### Task objective
Find the line containing "Weiterlesen → [Hello" in the listing below; reproduce it and every line after, exactly. Skip pictures.

### Given records

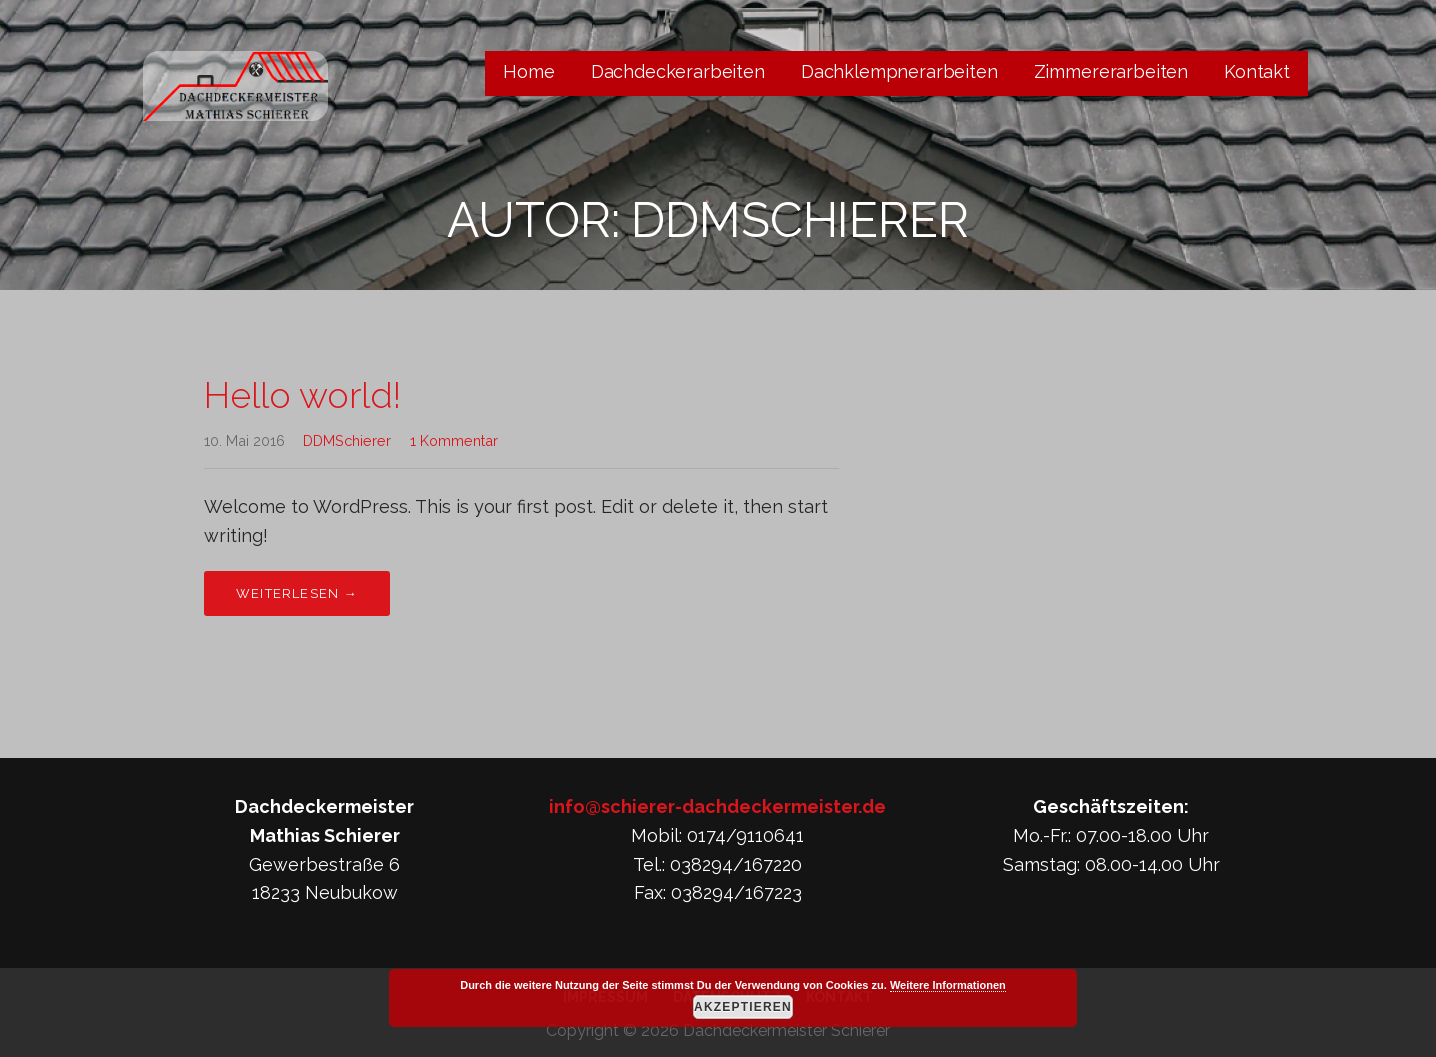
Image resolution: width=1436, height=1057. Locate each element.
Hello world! (302, 395)
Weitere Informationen (948, 985)
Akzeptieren (743, 1007)
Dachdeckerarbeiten (678, 71)
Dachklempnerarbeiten (899, 71)
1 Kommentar (454, 440)
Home (528, 71)
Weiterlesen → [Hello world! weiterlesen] (297, 593)
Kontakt (1257, 71)
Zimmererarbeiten (1111, 71)
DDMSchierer (347, 440)
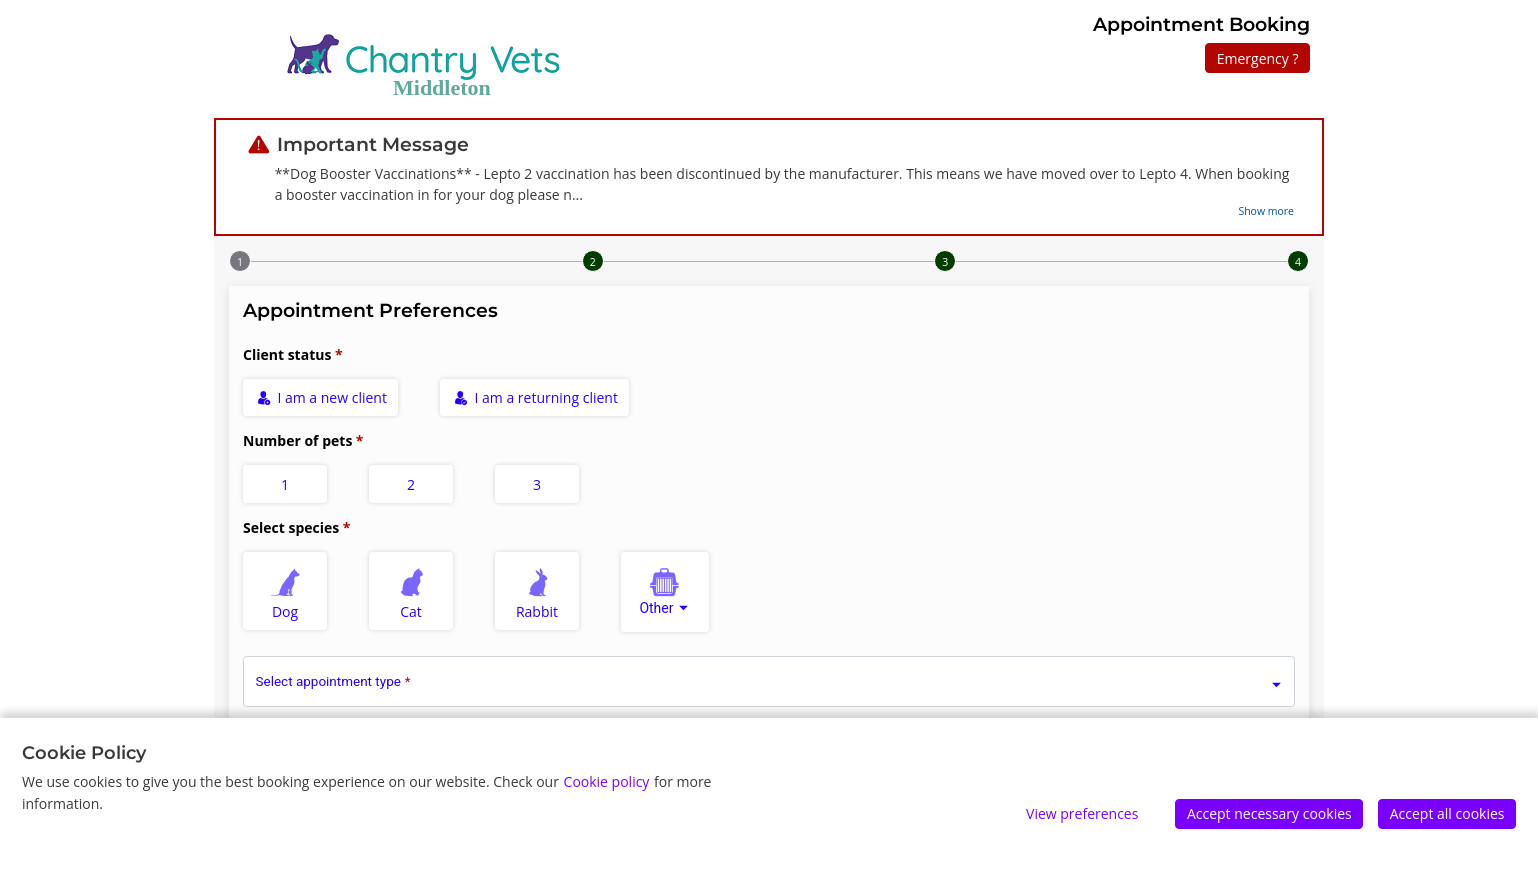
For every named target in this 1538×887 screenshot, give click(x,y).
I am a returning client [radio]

### Written solution
Weiterlesen → [Hello world! weiterlesen] (297, 593)
Kontakt (1257, 71)
Zimmererarbeiten (1111, 71)
DDMSchierer (347, 440)
For every named target in this 1538×887 screenshot, give click(x,y).
I am a returning client [radio]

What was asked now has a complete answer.